Africa Starves

In Zimbabwe, the number of people in need of emergency food aid has jumped to 5.5 million.  According to the UN, two-thirds of the country lives on one meal–or less–per day.

And all of this is because of acts of man, not acts of God:

The sophisticated agricultural sector that formed the backbone of the economy has been “stripped for parts”, the irrigation systems destroyed, machinery and storehouses dismantled, he adds. Even if power were to change hands today, farming would take “more than five years” to recover.

Agriculture needs “inputs”, he says, and it needs that at the right time. But the planning and know-how have been systematically dismantled. “This will be by far the worst harvest,” Brian says. This sector was the one that Mr Mugabe, when he was a guerrilla leader, was famously warned by Mozambique’s President Samora Machel not to destroy, otherwise “you will face ruin”.

He heeded that advice, until it was expedient after 2000 to cash in the commercial farms to shore up his political base. The farms, almost all white-owned, were seized and after much anti-colonial posturing the lion’s share of them was handed out to his cronies for them to treat as their playgrounds.

Since then farmland and food have been used as weapons to starve Mr Mugabe’s enemies and enrich his allies. The country is in ruins, but the ruling clique is still in power.


There are already signs that international donors are reluctant to commit funds without a change of political leadership. Save the Children warned this week that there is already a shortfall of 18,000 tonnes of food aid for January.

When talking about the corruption that has consumed the country since independence, Zimbabweans often fall back on the proverb that explains the endless greed of the regime: “You never finish eating the meat of an elephant”. But there are increasing signs that this elephant’s bones were picked clean in 2008. Each sector, from mining to manufacturing and flower farming, has been looted completely. With a cholera epidemic raging, the economy by default now using the dollar, analysts believe Zimbabwe may be hitting the bottom.

Yeah, Zimbabwe needs a change in leadership; Robert Mugabe needs to see the inside of a jail cell–or coffin–as soon as possible.  But right now, the people of Zimbabwe need food; political machinations and negotiations should take a back seat to helping those in immediate need.

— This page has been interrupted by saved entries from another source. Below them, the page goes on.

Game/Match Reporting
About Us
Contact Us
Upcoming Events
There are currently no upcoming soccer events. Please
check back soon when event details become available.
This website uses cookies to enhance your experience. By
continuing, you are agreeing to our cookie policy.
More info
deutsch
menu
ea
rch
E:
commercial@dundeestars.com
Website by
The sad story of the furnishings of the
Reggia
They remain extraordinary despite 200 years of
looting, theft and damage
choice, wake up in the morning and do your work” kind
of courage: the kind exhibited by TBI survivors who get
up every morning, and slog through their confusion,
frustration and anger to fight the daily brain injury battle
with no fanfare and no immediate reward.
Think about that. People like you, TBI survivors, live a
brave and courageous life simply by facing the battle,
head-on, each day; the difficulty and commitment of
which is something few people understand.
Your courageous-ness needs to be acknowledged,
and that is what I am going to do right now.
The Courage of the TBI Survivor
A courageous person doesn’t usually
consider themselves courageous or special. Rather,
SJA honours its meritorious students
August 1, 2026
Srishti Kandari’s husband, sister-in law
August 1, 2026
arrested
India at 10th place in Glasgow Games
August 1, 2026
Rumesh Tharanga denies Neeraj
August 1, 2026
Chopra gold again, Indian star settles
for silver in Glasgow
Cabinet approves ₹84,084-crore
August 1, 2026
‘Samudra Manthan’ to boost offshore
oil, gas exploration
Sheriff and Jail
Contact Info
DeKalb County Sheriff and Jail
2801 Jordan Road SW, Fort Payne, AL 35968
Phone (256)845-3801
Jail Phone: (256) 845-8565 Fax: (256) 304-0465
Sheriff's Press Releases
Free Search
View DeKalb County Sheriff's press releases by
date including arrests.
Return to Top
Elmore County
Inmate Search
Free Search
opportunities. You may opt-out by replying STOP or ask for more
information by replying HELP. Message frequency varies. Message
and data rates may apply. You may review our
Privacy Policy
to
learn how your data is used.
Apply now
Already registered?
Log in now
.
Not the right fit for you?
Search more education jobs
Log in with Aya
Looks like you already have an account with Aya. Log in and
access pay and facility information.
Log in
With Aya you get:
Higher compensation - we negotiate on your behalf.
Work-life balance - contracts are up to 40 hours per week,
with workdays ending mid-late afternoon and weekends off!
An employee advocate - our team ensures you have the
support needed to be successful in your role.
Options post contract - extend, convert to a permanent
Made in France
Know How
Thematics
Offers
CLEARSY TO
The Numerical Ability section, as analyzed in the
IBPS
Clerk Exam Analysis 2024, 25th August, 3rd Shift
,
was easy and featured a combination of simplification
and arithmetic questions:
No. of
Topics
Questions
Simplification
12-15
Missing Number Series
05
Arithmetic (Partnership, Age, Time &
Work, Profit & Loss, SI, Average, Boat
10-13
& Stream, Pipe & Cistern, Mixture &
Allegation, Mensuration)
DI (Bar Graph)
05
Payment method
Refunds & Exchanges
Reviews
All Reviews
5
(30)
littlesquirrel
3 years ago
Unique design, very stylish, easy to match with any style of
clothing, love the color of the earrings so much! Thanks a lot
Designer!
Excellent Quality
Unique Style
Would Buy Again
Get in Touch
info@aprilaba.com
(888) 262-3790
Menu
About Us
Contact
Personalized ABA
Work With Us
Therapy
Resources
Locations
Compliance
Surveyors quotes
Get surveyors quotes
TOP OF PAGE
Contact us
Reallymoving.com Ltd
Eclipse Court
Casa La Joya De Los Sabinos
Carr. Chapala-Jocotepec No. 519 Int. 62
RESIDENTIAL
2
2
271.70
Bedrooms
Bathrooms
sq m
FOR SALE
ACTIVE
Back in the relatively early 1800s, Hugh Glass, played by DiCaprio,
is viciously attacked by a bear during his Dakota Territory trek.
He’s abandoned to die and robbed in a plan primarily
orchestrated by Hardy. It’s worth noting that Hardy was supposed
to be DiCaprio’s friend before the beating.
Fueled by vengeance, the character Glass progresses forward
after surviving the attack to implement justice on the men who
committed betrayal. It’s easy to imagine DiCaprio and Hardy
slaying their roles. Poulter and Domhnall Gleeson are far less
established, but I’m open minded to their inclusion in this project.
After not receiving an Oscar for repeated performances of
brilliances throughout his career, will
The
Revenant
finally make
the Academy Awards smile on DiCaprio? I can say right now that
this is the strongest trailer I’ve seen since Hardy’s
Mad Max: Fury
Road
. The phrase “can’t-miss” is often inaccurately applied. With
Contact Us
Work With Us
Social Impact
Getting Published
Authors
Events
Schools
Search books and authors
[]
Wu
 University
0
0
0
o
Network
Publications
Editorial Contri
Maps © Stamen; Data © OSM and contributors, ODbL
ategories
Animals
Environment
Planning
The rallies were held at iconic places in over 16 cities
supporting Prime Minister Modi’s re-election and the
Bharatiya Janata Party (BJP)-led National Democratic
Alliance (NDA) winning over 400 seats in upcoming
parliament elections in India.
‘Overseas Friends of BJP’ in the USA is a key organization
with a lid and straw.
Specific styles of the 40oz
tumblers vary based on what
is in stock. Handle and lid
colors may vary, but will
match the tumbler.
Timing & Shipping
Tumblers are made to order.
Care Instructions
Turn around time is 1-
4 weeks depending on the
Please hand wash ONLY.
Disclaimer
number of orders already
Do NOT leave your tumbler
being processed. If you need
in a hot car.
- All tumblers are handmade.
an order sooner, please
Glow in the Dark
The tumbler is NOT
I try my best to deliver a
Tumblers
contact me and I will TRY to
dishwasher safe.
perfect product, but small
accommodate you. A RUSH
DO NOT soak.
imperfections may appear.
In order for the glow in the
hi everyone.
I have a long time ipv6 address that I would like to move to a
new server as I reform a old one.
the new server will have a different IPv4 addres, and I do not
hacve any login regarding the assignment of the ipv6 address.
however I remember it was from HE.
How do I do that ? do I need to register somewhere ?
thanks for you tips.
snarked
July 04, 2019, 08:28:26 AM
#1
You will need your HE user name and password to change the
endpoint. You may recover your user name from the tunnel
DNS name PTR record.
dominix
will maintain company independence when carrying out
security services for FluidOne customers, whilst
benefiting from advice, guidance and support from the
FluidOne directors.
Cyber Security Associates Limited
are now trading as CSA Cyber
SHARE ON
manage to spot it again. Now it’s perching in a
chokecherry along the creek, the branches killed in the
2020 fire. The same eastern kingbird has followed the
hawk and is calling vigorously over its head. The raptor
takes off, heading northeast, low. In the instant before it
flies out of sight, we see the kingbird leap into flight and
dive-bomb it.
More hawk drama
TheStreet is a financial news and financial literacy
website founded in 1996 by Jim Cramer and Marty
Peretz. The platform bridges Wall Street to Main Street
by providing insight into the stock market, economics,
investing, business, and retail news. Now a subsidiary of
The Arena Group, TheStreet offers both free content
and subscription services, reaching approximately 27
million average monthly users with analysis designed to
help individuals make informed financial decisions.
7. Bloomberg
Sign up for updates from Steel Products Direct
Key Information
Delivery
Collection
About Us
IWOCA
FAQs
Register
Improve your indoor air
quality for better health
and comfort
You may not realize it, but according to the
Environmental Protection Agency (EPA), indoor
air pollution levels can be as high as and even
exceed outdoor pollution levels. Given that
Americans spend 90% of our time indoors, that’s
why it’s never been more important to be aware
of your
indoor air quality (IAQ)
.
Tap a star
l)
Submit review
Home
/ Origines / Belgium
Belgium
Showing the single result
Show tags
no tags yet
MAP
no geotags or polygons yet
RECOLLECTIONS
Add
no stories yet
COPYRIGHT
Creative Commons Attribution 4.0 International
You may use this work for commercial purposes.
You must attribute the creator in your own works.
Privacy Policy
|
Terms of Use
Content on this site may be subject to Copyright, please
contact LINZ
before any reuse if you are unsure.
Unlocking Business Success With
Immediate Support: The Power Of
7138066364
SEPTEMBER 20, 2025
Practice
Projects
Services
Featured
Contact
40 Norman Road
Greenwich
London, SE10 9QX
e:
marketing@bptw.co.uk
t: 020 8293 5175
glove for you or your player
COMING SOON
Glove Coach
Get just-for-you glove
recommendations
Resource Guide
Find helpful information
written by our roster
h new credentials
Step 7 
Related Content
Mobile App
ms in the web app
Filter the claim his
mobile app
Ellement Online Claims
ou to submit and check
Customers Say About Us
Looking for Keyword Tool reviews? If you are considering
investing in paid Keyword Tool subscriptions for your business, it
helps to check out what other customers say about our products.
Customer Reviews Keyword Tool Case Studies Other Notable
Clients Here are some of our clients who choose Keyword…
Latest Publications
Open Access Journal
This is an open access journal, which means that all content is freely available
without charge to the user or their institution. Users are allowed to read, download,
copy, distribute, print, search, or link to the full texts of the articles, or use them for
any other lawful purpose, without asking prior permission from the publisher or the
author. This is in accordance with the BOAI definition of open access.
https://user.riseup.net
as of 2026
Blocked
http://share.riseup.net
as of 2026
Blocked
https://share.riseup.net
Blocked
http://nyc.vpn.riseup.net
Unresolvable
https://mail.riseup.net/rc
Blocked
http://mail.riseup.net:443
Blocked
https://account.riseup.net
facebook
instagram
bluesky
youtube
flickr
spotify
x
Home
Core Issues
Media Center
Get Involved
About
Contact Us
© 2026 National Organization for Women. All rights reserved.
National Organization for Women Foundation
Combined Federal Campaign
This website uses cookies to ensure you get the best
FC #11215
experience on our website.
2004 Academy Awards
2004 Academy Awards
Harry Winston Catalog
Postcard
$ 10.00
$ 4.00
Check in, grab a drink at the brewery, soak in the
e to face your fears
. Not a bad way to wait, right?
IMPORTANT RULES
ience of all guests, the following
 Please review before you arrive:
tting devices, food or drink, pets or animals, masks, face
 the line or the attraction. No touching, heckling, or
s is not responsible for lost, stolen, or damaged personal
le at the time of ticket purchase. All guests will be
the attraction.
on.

We ignored Rwanda. We were all talk and no action on Darfur.  How many African tragedies will occur while the western world watches on? Imagine how much good we could have done if all the billions we spent in Iraq, all the billions we spent on bailouts and stimulus packages for our ruined economy, were spent instead on helping Africa.  Imagine how much good the hundreds of thousands of American soldiers in Iraq could have done ending the genocide in Darfur or delivering food and medicine to the people of Zimbabwe.

George W. Bush’s record on AIDS in Africa is one of the few bright spots in a very dark Presidency, that can’t be denied.  But the foreign policy blunders and economic mismanagement of the past eight years have hamstrung America’s ability to do good where the world needs it most.  There was a time when America would be on the forefront of solving Zimbabwe’s crisis; I look forward to the time when we can provide that kind of moral leadership once again.